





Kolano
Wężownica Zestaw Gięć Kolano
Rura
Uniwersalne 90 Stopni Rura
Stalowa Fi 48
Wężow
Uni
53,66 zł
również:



****************************************

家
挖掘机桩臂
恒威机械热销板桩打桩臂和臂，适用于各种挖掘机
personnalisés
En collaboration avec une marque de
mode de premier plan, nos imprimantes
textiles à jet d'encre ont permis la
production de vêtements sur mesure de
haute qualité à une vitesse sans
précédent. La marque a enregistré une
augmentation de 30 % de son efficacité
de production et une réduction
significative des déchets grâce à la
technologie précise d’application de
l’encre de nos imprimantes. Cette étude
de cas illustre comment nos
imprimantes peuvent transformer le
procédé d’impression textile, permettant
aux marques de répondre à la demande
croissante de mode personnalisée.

****************************************

Task to complete: Every line containing the word "Kolano" should be copied from the material.

Your solution:
Kolano
Wężownica Zestaw Gięć Kolano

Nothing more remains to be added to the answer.